/ 6 January 2006

International space station hijacked

The International Space Station (ISS) is missing and nobody is terribly sure where it has gone.

In an extraordinary press conference at Cape Canaveral this week, Nasa admitted that the last communication from the two astronauts on board was more than 48 hours ago.

The silence was initially claimed to be because of a minor fluctuation in the power supply owing to sun-spot activity. However, Earth-based tracking systems have shown that the station itself is no longer in orbit around the Earth.

After a routine report to Houston by astronauts Kim Il Flung (North Korea) and Pedro Gonzales (Mexico), Gonzales suddenly said: ‘Hey, what’s going on? You guys didn’t say you were sending a shuttle.” Thereafter, the primary communications system went offline.
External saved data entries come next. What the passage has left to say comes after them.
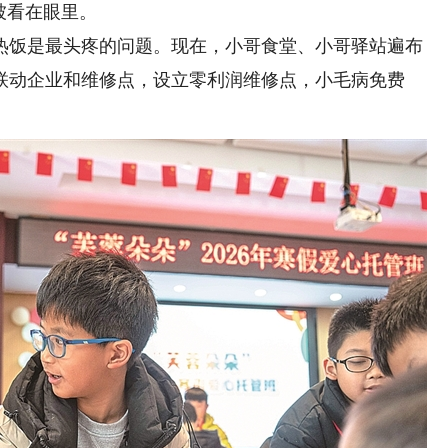
被看在眼里。
饭是最头疼的问题。现在，小哥食堂、小哥驿站遍布
联动企业和维修点，设立零利润维修点，小毛病免费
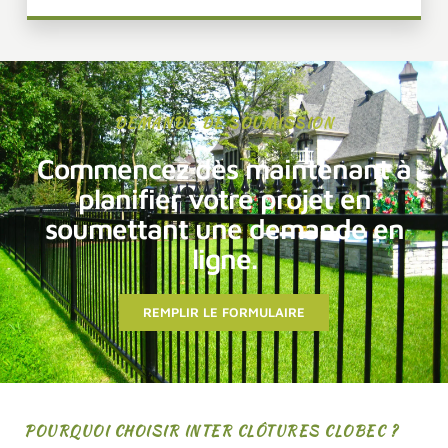
DEMANDE DE SOUMISSION
Commencez dès maintenant à
planifier votre projet en
soumettant une demande en
ligne.
REMPLIR LE FORMULAIRE
POURQUOI CHOISIR INTER CLÔTURES CLOBEC ?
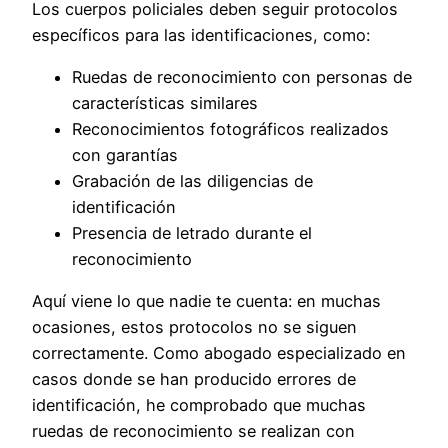
Los cuerpos policiales deben seguir protocolos
específicos para las identificaciones, como:
Ruedas de reconocimiento con personas de
características similares
Reconocimientos fotográficos realizados
con garantías
Grabación de las diligencias de
identificación
Presencia de letrado durante el
reconocimiento
Aquí viene lo que nadie te cuenta: en muchas
ocasiones, estos protocolos no se siguen
correctamente. Como abogado especializado en
casos donde se han producido errores de
identificación, he comprobado que muchas
ruedas de reconocimiento se realizan con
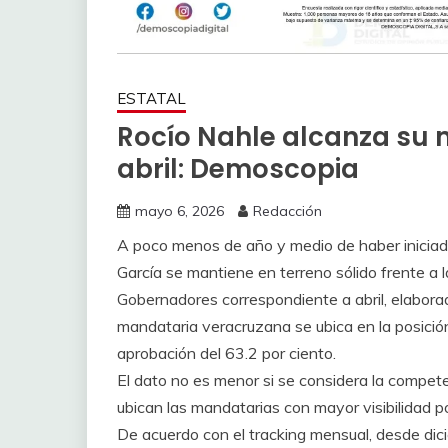
ESTATAL
Rocío Nahle alcanza su 
abril: Demoscopia
mayo 6, 2026
Redacción
A poco menos de año y medio de haber inicia
García se mantiene en terreno sólido frente a 
Gobernadores correspondiente a abril, elabora
mandataria veracruzana se ubica en la posición
aprobación del 63.2 por ciento.
El dato no es menor si se considera la competen
ubican las mandatarias con mayor visibilidad pol
De acuerdo con el tracking mensual, desde di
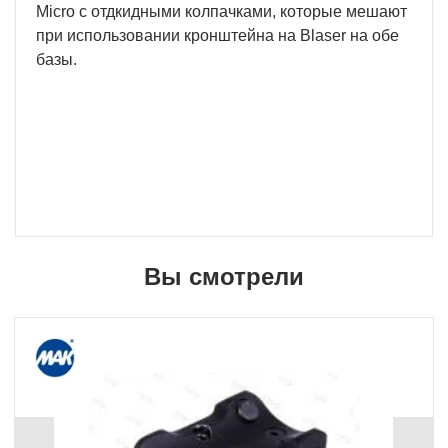
Micro с отдкидными колпачками, которые мешают
при использовании кронштейна на Blaser на обе
базы.
Вы смотрели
More than 37 separatist organisations have claimed responsibility for hijacking the ISS, including the Revolution for the Glorious Freedom of Iraq (RGFI), Sunni Undertaking to Restore Freedom (SURF), Free Iraq Now (FIN), the Free Iraq or Die group (FID), Women against Iraqi Liberation (WAIL), Behead Americans to Restore Freedom (BARF) and a previously unknown Australian organisation, Freedom for Unfairly Captured Kangaroos (FUCK).

Nada, the Russian news agency, has meanwhile added fuel to the speculative fire by reporting that a rocket was launched this week from a rural area of the Ukraine. Nada reports that the rocket is owned by a syndicate of Ukrainian scrap-metal dealers with suspected links to the Yuzhnoukrayinsk mafia.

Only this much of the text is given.